*ACTION ITEM*: The lines from the start of the data through the line containing "olarak yaptırmak isterim" are to be reproduced exactly, both ends included.

● ● ● ●

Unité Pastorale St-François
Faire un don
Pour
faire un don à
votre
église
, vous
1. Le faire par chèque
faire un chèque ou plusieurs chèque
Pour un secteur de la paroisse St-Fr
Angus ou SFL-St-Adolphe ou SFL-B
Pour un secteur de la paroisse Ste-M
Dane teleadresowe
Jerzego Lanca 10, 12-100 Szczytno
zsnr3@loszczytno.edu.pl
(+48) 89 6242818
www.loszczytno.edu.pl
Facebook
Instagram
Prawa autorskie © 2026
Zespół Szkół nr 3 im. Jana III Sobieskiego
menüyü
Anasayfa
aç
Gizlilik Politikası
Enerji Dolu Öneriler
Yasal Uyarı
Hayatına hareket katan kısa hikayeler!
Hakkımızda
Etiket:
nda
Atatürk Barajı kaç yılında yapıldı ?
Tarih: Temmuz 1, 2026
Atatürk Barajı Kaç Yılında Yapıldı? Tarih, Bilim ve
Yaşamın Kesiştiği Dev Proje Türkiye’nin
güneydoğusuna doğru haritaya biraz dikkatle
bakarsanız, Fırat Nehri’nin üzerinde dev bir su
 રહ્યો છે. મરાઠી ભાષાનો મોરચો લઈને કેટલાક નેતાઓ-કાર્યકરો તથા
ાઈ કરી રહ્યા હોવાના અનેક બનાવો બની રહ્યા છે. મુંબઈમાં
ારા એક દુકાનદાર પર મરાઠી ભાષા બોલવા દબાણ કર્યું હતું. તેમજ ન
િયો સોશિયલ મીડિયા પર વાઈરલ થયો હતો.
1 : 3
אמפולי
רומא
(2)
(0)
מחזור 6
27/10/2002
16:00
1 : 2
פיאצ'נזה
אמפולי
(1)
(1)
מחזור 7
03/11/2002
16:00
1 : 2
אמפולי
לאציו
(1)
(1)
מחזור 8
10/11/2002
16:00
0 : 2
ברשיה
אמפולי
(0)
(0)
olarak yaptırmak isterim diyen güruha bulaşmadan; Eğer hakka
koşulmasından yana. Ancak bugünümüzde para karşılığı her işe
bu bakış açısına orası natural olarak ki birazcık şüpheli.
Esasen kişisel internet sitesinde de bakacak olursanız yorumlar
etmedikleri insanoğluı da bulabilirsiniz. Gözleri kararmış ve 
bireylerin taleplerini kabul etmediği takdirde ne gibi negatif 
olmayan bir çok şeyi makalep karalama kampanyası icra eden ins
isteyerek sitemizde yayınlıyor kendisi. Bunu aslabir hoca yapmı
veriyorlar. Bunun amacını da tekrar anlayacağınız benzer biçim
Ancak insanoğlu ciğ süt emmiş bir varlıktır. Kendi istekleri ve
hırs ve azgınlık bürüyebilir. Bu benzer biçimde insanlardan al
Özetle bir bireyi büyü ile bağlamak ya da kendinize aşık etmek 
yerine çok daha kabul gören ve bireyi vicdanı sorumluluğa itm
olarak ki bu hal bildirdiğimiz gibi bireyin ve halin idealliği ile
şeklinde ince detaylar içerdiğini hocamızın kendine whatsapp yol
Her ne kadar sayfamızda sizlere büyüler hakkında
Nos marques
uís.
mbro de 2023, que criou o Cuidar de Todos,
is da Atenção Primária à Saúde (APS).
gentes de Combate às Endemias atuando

● ● ● ●

*OUTPUT FOR THIS EXERCISE*:
Unité Pastorale St-François
Faire un don
Pour
faire un don à
votre
église
, vous
1. Le faire par chèque
faire un chèque ou plusieurs chèque
Pour un secteur de la paroisse St-Fr
Angus ou SFL-St-Adolphe ou SFL-B
Pour un secteur de la paroisse Ste-M
Dane teleadresowe
Jerzego Lanca 10, 12-100 Szczytno
zsnr3@loszczytno.edu.pl
(+48) 89 6242818
www.loszczytno.edu.pl
Facebook
Instagram
Prawa autorskie © 2026
Zespół Szkół nr 3 im. Jana III Sobieskiego
menüyü
Anasayfa
aç
Gizlilik Politikası
Enerji Dolu Öneriler
Yasal Uyarı
Hayatına hareket katan kısa hikayeler!
Hakkımızda
Etiket:
nda
Atatürk Barajı kaç yılında yapıldı ?
Tarih: Temmuz 1, 2026
Atatürk Barajı Kaç Yılında Yapıldı? Tarih, Bilim ve
Yaşamın Kesiştiği Dev Proje Türkiye’nin
güneydoğusuna doğru haritaya biraz dikkatle
bakarsanız, Fırat Nehri’nin üzerinde dev bir su
 રહ્યો છે. મરાઠી ભાષાનો મોરચો લઈને કેટલાક નેતાઓ-કાર્યકરો તથા
ાઈ કરી રહ્યા હોવાના અનેક બનાવો બની રહ્યા છે. મુંબઈમાં
ારા એક દુકાનદાર પર મરાઠી ભાષા બોલવા દબાણ કર્યું હતું. તેમજ ન
િયો સોશિયલ મીડિયા પર વાઈરલ થયો હતો.
1 : 3
אמפולי
רומא
(2)
(0)
מחזור 6
27/10/2002
16:00
1 : 2
פיאצ'נזה
אמפולי
(1)
(1)
מחזור 7
03/11/2002
16:00
1 : 2
אמפולי
לאציו
(1)
(1)
מחזור 8
10/11/2002
16:00
0 : 2
ברשיה
אמפולי
(0)
(0)
olarak yaptırmak isterim diyen güruha bulaşmadan; Eğer hakka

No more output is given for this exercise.